BEGIN

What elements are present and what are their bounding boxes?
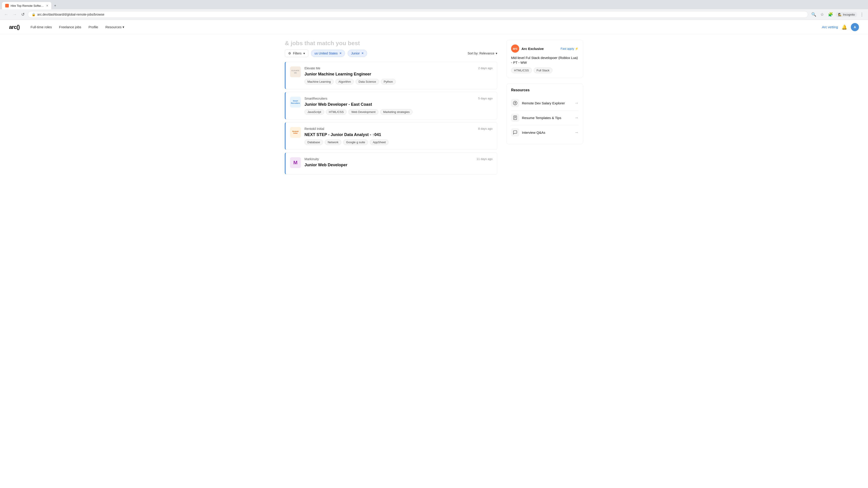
nav-freelance[interactable]: Freelance jobs [59, 25, 81, 29]
salary-icon [511, 99, 519, 107]
us-filter-chip[interactable]: us United States × [311, 50, 345, 57]
job-list: ELEVATEME Elevate Me 2 days ago Junior M… [285, 62, 497, 177]
arc-logo-badge: arc [511, 44, 519, 53]
job-tag: Database [305, 139, 323, 145]
nav-full-time[interactable]: Full-time roles [31, 25, 52, 29]
search-page-button[interactable]: 🔍 [810, 11, 817, 18]
job-info: Markinuity 11 days ago Junior Web Develo… [305, 157, 493, 170]
job-card[interactable]: RentokilInitial Rentokil Initial 8 days … [285, 122, 497, 150]
job-info: Rentokil Initial 8 days ago NEXT STEP - … [305, 127, 493, 145]
arc-exclusive-card: arc Arc Exclusive Fast apply ⚡ Mid-level… [506, 40, 583, 78]
app-wrapper: arc() Full-time roles Freelance jobs Pro… [0, 20, 868, 488]
notifications-button[interactable]: 🔔 [842, 24, 847, 30]
sort-label: Sort by: Relevance [468, 52, 494, 55]
tab-title: Hire Top Remote Software Dev... [11, 4, 44, 7]
job-title: Junior Web Developer [305, 163, 493, 167]
job-header: Rentokil Initial 8 days ago [305, 127, 493, 131]
job-card[interactable]: ELEVATEME Elevate Me 2 days ago Junior M… [285, 62, 497, 89]
lightning-icon: ⚡ [575, 47, 579, 51]
avatar[interactable]: A [851, 23, 859, 31]
nav-resources[interactable]: Resources ▾ [105, 25, 124, 29]
interview-label: Interview Q&As [522, 131, 572, 134]
active-tab[interactable]: Hire Top Remote Software Dev... × [2, 2, 52, 9]
arrow-icon: → [575, 116, 579, 120]
job-tag: Web Development [348, 109, 378, 115]
filter-bar: ⚙ Filters ▾ us United States × Junior × … [285, 50, 497, 57]
tab-close-button[interactable]: × [46, 4, 48, 7]
job-header: Elevate Me 2 days ago [305, 66, 493, 71]
job-time: 5 days ago [478, 97, 493, 100]
job-title: Junior Web Developer - East Coast [305, 102, 493, 107]
job-title: NEXT STEP - Junior Data Analyst - ↑041 [305, 132, 493, 137]
extensions-button[interactable]: 🧩 [827, 11, 834, 18]
chevron-down-icon: ▾ [123, 25, 124, 29]
sort-control[interactable]: Sort by: Relevance ▾ [468, 52, 497, 55]
url-display: arc.dev/dashboard/d/global-remote-jobs/b… [37, 13, 804, 16]
job-tag: HTML/CSS [326, 109, 347, 115]
us-chip-label: us United States [314, 52, 338, 55]
chevron-down-icon: ▾ [303, 52, 305, 55]
job-card[interactable]: M Markinuity 11 days ago Junior Web Deve… [285, 153, 497, 174]
main-nav: Full-time roles Freelance jobs Profile R… [31, 25, 822, 29]
job-tag: Network [325, 139, 342, 145]
arrow-icon: → [575, 101, 579, 105]
arc-exclusive-tags: HTML/CSS Full Stack [511, 68, 579, 73]
filters-button[interactable]: ⚙ Filters ▾ [285, 50, 308, 57]
logo-text: M [293, 160, 298, 166]
address-bar[interactable]: 🔒 arc.dev/dashboard/d/global-remote-jobs… [28, 11, 808, 18]
browser-tabs: Hire Top Remote Software Dev... × + [0, 0, 868, 9]
nav-profile[interactable]: Profile [89, 25, 98, 29]
filter-icon: ⚙ [288, 52, 291, 55]
interview-icon [511, 128, 519, 136]
job-title: Junior Machine Learning Engineer [305, 72, 493, 76]
sidebar: arc Arc Exclusive Fast apply ⚡ Mid-level… [506, 40, 583, 177]
browser-actions: 🔍 ☆ 🧩 🕵️ Incognito ⋮ [810, 11, 865, 18]
reload-button[interactable]: ↺ [20, 11, 26, 18]
chevron-down-icon: ▾ [496, 52, 497, 55]
bookmark-button[interactable]: ☆ [819, 11, 825, 18]
arc-exclusive-label: Arc Exclusive [522, 47, 558, 51]
resume-icon [511, 113, 519, 122]
job-tag: Algorithm [336, 79, 354, 85]
back-button[interactable]: ← [3, 11, 9, 18]
salary-label: Remote Dev Salary Explorer [522, 101, 572, 105]
header-right: Arc vetting 🔔 A [822, 23, 859, 31]
job-info: Elevate Me 2 days ago Junior Machine Lea… [305, 66, 493, 85]
junior-chip-remove[interactable]: × [362, 51, 364, 55]
company-logo: ELEVATEME [290, 66, 301, 77]
arc-exclusive-header: arc Arc Exclusive Fast apply ⚡ [511, 44, 579, 53]
job-header: SmartRecruiters 5 days ago [305, 97, 493, 101]
company-logo: M [290, 157, 301, 168]
arc-exclusive-job-title: Mid-level Ful Stack developoer (Roblox L… [511, 55, 579, 65]
job-header: Markinuity 11 days ago [305, 157, 493, 162]
arc-tag: Full Stack [534, 68, 553, 73]
browser-menu-button[interactable]: ⋮ [859, 11, 865, 18]
lock-icon: 🔒 [32, 13, 35, 16]
company-logo: RentokilInitial [290, 127, 301, 138]
job-tags: Database Network Google g suite AppSheet [305, 139, 493, 145]
job-card[interactable]: SmartRecruiters SmartRecruiters 5 days a… [285, 92, 497, 120]
job-time: 8 days ago [478, 127, 493, 130]
forward-button[interactable]: → [11, 11, 18, 18]
resources-title: Resources [511, 88, 579, 92]
main-column: & jobs that match you best ⚙ Filters ▾ u… [285, 40, 497, 177]
job-tag: Machine Learning [305, 79, 334, 85]
incognito-icon: 🕵️ [838, 13, 842, 16]
resource-resume[interactable]: Resume Templates & Tips → [511, 110, 579, 125]
resource-interview[interactable]: Interview Q&As → [511, 125, 579, 140]
company-name: Markinuity [305, 157, 319, 161]
resume-label: Resume Templates & Tips [522, 116, 572, 120]
resources-label: Resources [105, 25, 122, 29]
us-chip-remove[interactable]: × [340, 51, 342, 55]
job-time: 11 days ago [476, 157, 493, 161]
arc-vetting-link[interactable]: Arc vetting [822, 25, 838, 29]
resource-salary[interactable]: Remote Dev Salary Explorer → [511, 96, 579, 110]
job-tags: JavaScript HTML/CSS Web Development Mark… [305, 109, 493, 115]
junior-filter-chip[interactable]: Junior × [348, 50, 367, 57]
fast-apply-button[interactable]: Fast apply ⚡ [561, 47, 579, 51]
company-name: Elevate Me [305, 66, 320, 70]
incognito-label: Incognito [843, 13, 855, 16]
new-tab-button[interactable]: + [52, 2, 58, 9]
site-logo[interactable]: arc() [9, 24, 20, 30]
site-header: arc() Full-time roles Freelance jobs Pro… [0, 20, 868, 34]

END

# [TASK DETAILS]
Look through the material above for the word "button" and copy every line that has it.

# [ANSWER TO THIS TASK]
search-page-button[interactable]: 🔍 [810, 11, 817, 18]
notifications-button[interactable]: 🔔 [842, 24, 847, 30]
tab-close-button[interactable]: × [46, 4, 48, 7]
extensions-button[interactable]: 🧩 [827, 11, 834, 18]
filters-button[interactable]: ⚙ Filters ▾ [285, 50, 308, 57]
reload-button[interactable]: ↺ [20, 11, 26, 18]
bookmark-button[interactable]: ☆ [819, 11, 825, 18]
back-button[interactable]: ← [3, 11, 9, 18]
browser-menu-button[interactable]: ⋮ [859, 11, 865, 18]
forward-button[interactable]: → [11, 11, 18, 18]
fast-apply-button[interactable]: Fast apply ⚡ [561, 47, 579, 51]
new-tab-button[interactable]: + [52, 2, 58, 9]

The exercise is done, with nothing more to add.